▸ Your task
Identical copies of all the records below are needed.

▸ Excerpted data
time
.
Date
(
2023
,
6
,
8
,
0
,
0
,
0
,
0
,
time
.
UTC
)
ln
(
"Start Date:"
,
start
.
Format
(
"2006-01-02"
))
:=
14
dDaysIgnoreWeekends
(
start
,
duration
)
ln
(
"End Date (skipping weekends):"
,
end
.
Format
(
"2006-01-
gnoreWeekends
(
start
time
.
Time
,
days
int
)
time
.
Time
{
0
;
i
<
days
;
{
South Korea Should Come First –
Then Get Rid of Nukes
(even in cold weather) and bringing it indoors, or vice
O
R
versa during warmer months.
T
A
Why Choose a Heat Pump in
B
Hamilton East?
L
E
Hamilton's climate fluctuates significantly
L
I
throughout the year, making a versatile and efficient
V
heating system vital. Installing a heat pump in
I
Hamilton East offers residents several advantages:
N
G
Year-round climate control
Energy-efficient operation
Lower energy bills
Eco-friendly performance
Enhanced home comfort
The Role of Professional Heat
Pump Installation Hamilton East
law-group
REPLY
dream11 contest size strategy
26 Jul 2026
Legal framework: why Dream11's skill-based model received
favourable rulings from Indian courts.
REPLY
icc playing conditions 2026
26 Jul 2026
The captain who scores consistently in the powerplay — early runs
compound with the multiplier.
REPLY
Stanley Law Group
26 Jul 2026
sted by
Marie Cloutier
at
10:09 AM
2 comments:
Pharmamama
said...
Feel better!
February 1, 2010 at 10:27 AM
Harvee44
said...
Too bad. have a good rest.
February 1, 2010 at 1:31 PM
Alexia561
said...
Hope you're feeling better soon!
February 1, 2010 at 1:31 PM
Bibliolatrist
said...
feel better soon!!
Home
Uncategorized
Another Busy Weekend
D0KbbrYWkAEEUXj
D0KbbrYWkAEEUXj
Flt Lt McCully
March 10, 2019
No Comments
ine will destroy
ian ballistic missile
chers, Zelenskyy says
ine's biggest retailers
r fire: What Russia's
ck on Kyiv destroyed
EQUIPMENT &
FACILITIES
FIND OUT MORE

▸ Result
time
.
Date
(
2023
,
6
,
8
,
0
,
0
,
0
,
0
,
time
.
UTC
)
ln
(
"Start Date:"
,
start
.
Format
(
"2006-01-02"
))
:=
14
dDaysIgnoreWeekends
(
start
,
duration
)
ln
(
"End Date (skipping weekends):"
,
end
.
Format
(
"2006-01-
gnoreWeekends
(
start
time
.
Time
,
days
int
)
time
.
Time
{
0
;
i
<
days
;
{
South Korea Should Come First –
Then Get Rid of Nukes
(even in cold weather) and bringing it indoors, or vice
O
R
versa during warmer months.
T
A
Why Choose a Heat Pump in
B
Hamilton East?
L
E
Hamilton's climate fluctuates significantly
L
I
throughout the year, making a versatile and efficient
V
heating system vital. Installing a heat pump in
I
Hamilton East offers residents several advantages:
N
G
Year-round climate control
Energy-efficient operation
Lower energy bills
Eco-friendly performance
Enhanced home comfort
The Role of Professional Heat
Pump Installation Hamilton East
law-group
REPLY
dream11 contest size strategy
26 Jul 2026
Legal framework: why Dream11's skill-based model received
favourable rulings from Indian courts.
REPLY
icc playing conditions 2026
26 Jul 2026
The captain who scores consistently in the powerplay — early runs
compound with the multiplier.
REPLY
Stanley Law Group
26 Jul 2026
sted by
Marie Cloutier
at
10:09 AM
2 comments:
Pharmamama
said...
Feel better!
February 1, 2010 at 10:27 AM
Harvee44
said...
Too bad. have a good rest.
February 1, 2010 at 1:31 PM
Alexia561
said...
Hope you're feeling better soon!
February 1, 2010 at 1:31 PM
Bibliolatrist
said...
feel better soon!!
Home
Uncategorized
Another Busy Weekend
D0KbbrYWkAEEUXj
D0KbbrYWkAEEUXj
Flt Lt McCully
March 10, 2019
No Comments
ine will destroy
ian ballistic missile
chers, Zelenskyy says
ine's biggest retailers
r fire: What Russia's
ck on Kyiv destroyed
EQUIPMENT &
FACILITIES
FIND OUT MORE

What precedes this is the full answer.